Charities could be damaging supporters’ confidence in them and even promoting competitors if they chop and change their brand properties, a new study suggests.
The study, a collaboration between Phil Barden (pictured), managing director of Decode Marketing, and David Taylor, managing partner of international consultancy the Brandgym, said that the strength of a brand's awareness was based on a number of properties including shape, slogan, sound, symbols, and celebrity.
It is these assets that activate the brand in people’s minds and build 'brand equity', the report says. Removing them could lower the public's recognition of a charity and damage its ability to communicate.
Although the study was not based on charity brands, Barden, the author of Decoded: The Science Behind Why We Buy, told Civil Society News: “The same principles apply to any brand whether it is a product or a service, whether it is financial, telecommunications or something more intangible like a charity.
“The key thing behind this is that any entity or equity is communicating, sending signals to donors, potential donors and fundraisers," he said. "These signals are composed of many things: advertisements, logos, colours, symbols; all of these are properties that could evoke the brand in people’s minds.”
These properties create ‘brand memory structure’ and organisations should be careful about chopping and changing them based on subjective decision-making, he said.
Barden said: “A rebrand or a relaunch can risk damaging brand memory structure and may unwittingly change the meaning of what the brand properties convey.”
He said he had noticed a lot of charity rebrands as a consumer and said charities had a particular need to demonstrate they were getting value for money from their new look and maximising return on communication and marketing investment.

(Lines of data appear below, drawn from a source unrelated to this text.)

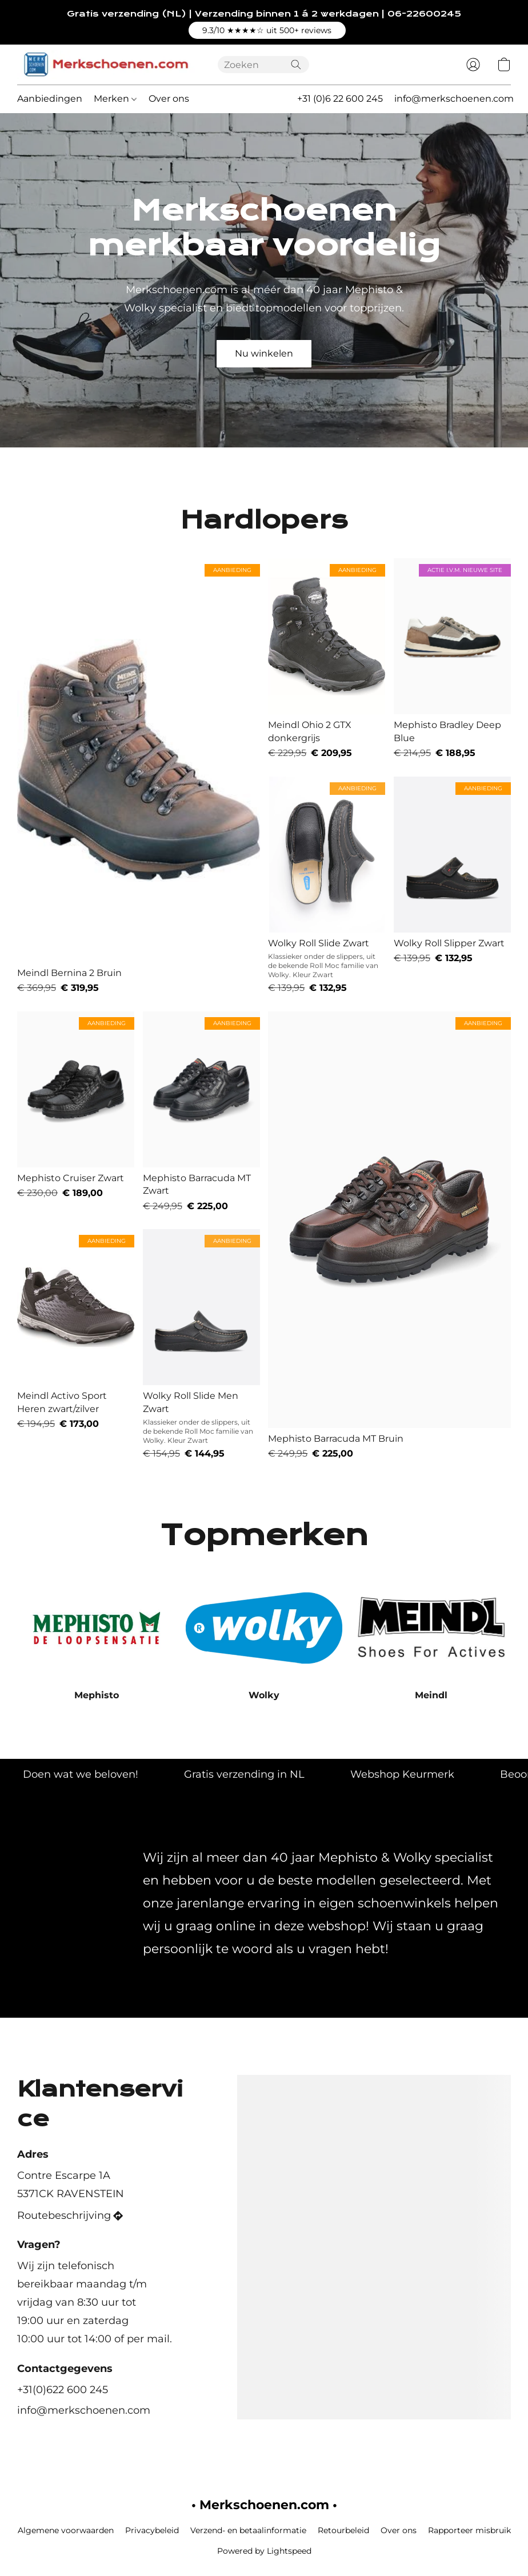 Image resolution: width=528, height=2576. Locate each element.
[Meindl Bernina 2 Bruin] (138, 776)
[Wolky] (264, 1638)
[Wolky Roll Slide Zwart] (326, 886)
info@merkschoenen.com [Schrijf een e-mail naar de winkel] (83, 2410)
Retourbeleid (343, 2530)
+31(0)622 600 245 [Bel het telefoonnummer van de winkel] (62, 2389)
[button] (267, 30)
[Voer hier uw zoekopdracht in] (263, 64)
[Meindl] (431, 1638)
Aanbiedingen (49, 98)
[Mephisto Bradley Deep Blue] (452, 658)
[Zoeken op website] (296, 65)
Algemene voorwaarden (66, 2530)
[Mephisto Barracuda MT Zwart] (201, 1112)
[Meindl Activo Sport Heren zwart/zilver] (75, 1344)
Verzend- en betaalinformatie (248, 2530)
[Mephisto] (96, 1638)
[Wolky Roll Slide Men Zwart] (201, 1344)
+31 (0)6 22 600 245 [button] (340, 98)
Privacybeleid (152, 2530)
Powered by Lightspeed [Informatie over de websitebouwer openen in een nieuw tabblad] (264, 2551)
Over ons (169, 98)
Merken (115, 98)
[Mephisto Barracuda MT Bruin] (389, 1236)
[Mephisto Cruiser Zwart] (75, 1112)
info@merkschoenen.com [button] (454, 98)
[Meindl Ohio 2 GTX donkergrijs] (326, 658)
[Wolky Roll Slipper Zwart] (452, 886)
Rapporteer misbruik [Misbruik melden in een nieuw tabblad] (469, 2530) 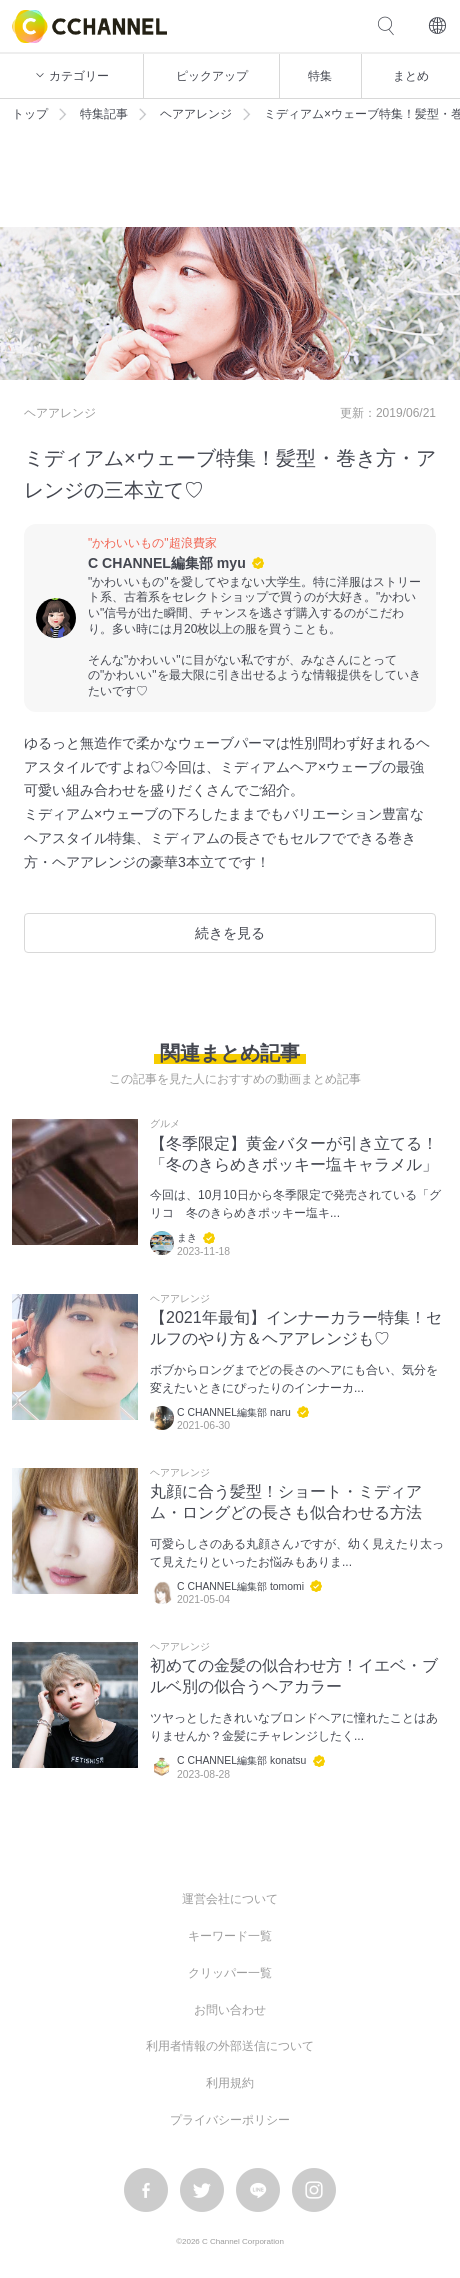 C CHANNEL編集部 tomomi (240, 1586)
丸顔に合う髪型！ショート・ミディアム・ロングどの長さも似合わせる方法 (286, 1502)
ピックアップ (212, 76)
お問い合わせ (230, 2010)
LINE (258, 2190)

The study asked people to respond to deconstructed brand properties, such as shapes, colours and symbols, and put them against those of the company’s competitors.
Barden said the approach could enable charities to protect their ‘brand memory structure’, avoid common branding pitfalls and save money on misdirected rebrands.
For example the ice cream brand Magnum had one of the most powerful properties in the shape of the bar itself, he said.
Barden gave an example of a charity client that changes the colour of its normal brand in its communications when it responds to a crisis. The charity said it did this so that the colour was more linked to convey a crisis or an emergency, so it acted as a call to action.
But research based on which charity brands people thought had responded and been most active in fundraising and on the ground in emergencies, has shown Barden’s client has very low attribution and the most attribution is going to their competitors.
Barden said the same approach can be used to find out whether celebrities fit with the brand values of the charities and companies they are chosen to advocate on behalf of.